26,4 g iridium is equal to 0,137 mol.
To find the number of moles in 26.35 grams of iridium, you first need to determine the molar mass of iridium, which is approximately 192.22 g/mol. Then you can use the formula: moles = mass / molar mass. Substituting the values, moles = 26.35 g / 192.22 g/mol ≈ 0.137 moles of iridium.
To find the number of atoms in 179.0 g of iridium, first determine the molar mass of iridium, which is approximately 192.22 g/mol. Then, calculate the number of moles in 179.0 g by dividing the mass by the molar mass: ( \text{moles} = \frac{179.0 , \text{g}}{192.22 , \text{g/mol}} \approx 0.93 , \text{mol} ). Finally, multiply the number of moles by Avogadro's number (( 6.022 \times 10^{23} , \text{atoms/mol} )) to find the total number of atoms: ( 0.93 , \text{mol} \times 6.022 \times 10^{23} \approx 5.59 \times 10^{23} , \text{atoms} ).

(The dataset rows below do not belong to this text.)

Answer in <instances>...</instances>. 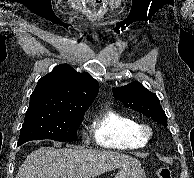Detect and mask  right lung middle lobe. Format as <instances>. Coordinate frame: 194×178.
<instances>
[{"mask_svg": "<svg viewBox=\"0 0 194 178\" xmlns=\"http://www.w3.org/2000/svg\"><path fill=\"white\" fill-rule=\"evenodd\" d=\"M85 111L70 110L49 101H30L18 143L52 139L74 141Z\"/></svg>", "mask_w": 194, "mask_h": 178, "instance_id": "obj_1", "label": "right lung middle lobe"}]
</instances>
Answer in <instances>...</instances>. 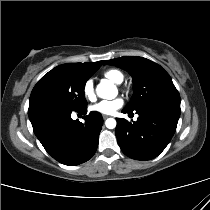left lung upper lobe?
Instances as JSON below:
<instances>
[{
  "instance_id": "5c2ea615",
  "label": "left lung upper lobe",
  "mask_w": 210,
  "mask_h": 210,
  "mask_svg": "<svg viewBox=\"0 0 210 210\" xmlns=\"http://www.w3.org/2000/svg\"><path fill=\"white\" fill-rule=\"evenodd\" d=\"M105 64L127 70L133 78L134 94L125 109L135 111L155 104L180 105V96L169 74L157 63L137 56L107 60Z\"/></svg>"
}]
</instances>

To find the number of atoms in 179.0 g of iridium (Ir), first determine its molar mass, which is approximately 192.22 g/mol. Next, calculate the number of moles in 179.0 g by dividing the mass by the molar mass: 179.0 g / 192.22 g/mol ≈ 0.933 moles. Finally, multiply the number of moles by Avogadro's number (approximately (6.022 \times 10^{23}) atoms/mol) to find the total number of atoms: (0.933 \text{ moles} \times 6.022 \times 10^{23} \text{ atoms/mol} \approx 5.61 \times 10^{23}) atoms.
14,84 g magnesium are equivalent to 0,61 moles.

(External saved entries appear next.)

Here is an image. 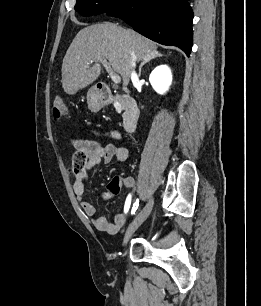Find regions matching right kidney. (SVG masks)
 Masks as SVG:
<instances>
[{
  "label": "right kidney",
  "mask_w": 261,
  "mask_h": 306,
  "mask_svg": "<svg viewBox=\"0 0 261 306\" xmlns=\"http://www.w3.org/2000/svg\"><path fill=\"white\" fill-rule=\"evenodd\" d=\"M149 81L158 94H164L172 83L171 70L166 65H160L151 72Z\"/></svg>",
  "instance_id": "ca27d5eb"
}]
</instances>
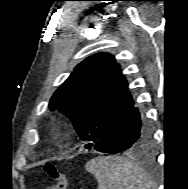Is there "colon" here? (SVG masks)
Wrapping results in <instances>:
<instances>
[{
	"label": "colon",
	"mask_w": 188,
	"mask_h": 189,
	"mask_svg": "<svg viewBox=\"0 0 188 189\" xmlns=\"http://www.w3.org/2000/svg\"><path fill=\"white\" fill-rule=\"evenodd\" d=\"M46 175L54 181V184L48 189H67L68 179L55 163L48 162L44 165Z\"/></svg>",
	"instance_id": "colon-1"
}]
</instances>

26,4 g iridium is equal to 0,137 mol.
To find the number of moles in 26.35 grams of iridium, you first need to determine the molar mass of iridium, which is approximately 192.22 g/mol. Then you can use the formula: moles = mass / molar mass. Substituting the values, moles = 26.35 g / 192.22 g/mol ≈ 0.137 moles of iridium.
To find the number of atoms in 179.0 g of iridium, first determine the molar mass of iridium, which is approximately 192.22 g/mol. Then, calculate the number of moles in 179.0 g by dividing the mass by the molar mass: ( \text{moles} = \frac{179.0 , \text{g}}{192.22 , \text{g/mol}} \approx 0.93 , \text{mol} ). Finally, multiply the number of moles by Avogadro's number (( 6.022 \times 10^{23} , \text{atoms/mol} )) to find the total number of atoms: ( 0.93 , \text{mol} \times 6.022 \times 10^{23} \approx 5.59 \times 10^{23} , \text{atoms} ).

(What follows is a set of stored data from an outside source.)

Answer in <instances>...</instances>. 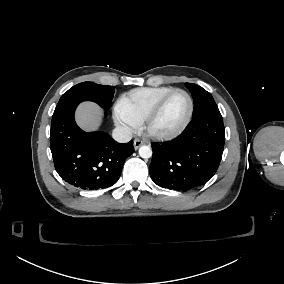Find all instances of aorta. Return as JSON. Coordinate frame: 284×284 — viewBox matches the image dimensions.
<instances>
[{
	"mask_svg": "<svg viewBox=\"0 0 284 284\" xmlns=\"http://www.w3.org/2000/svg\"><path fill=\"white\" fill-rule=\"evenodd\" d=\"M139 155L144 159L150 158L152 156V150L149 146H141L139 148Z\"/></svg>",
	"mask_w": 284,
	"mask_h": 284,
	"instance_id": "1",
	"label": "aorta"
}]
</instances>
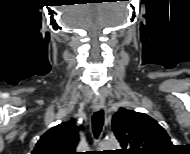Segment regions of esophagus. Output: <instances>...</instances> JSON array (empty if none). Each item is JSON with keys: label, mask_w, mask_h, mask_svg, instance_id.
I'll return each mask as SVG.
<instances>
[{"label": "esophagus", "mask_w": 190, "mask_h": 154, "mask_svg": "<svg viewBox=\"0 0 190 154\" xmlns=\"http://www.w3.org/2000/svg\"><path fill=\"white\" fill-rule=\"evenodd\" d=\"M105 106V99L102 95H98L95 99H94V103H93V108L94 110H100L102 108H104Z\"/></svg>", "instance_id": "1"}]
</instances>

To find the number of atoms in 179.0 g of iridium (Ir), first determine its molar mass, which is approximately 192.22 g/mol. Next, calculate the number of moles in 179.0 g by dividing the mass by the molar mass: 179.0 g / 192.22 g/mol ≈ 0.933 moles. Finally, multiply the number of moles by Avogadro's number (approximately (6.022 \times 10^{23}) atoms/mol) to find the total number of atoms: (0.933 \text{ moles} \times 6.022 \times 10^{23} \text{ atoms/mol} \approx 5.61 \times 10^{23}) atoms.
The formula is: number of moles = g Be/9,012.
27.4 g H2O x 1 mole/18 g = 1.52 moles
14,84 g magnesium are equivalent to 0,61 moles.
97,5 g of oxygen is equal to 5,416 moles.
978 g calcium contain 24,4 moles.
67,4 g HCl is equivalent to 1,85 moles.
29,0 g of calcium is equal to 0,723 moles.
573,28 of g of AgCI is equivalent to 4 moles.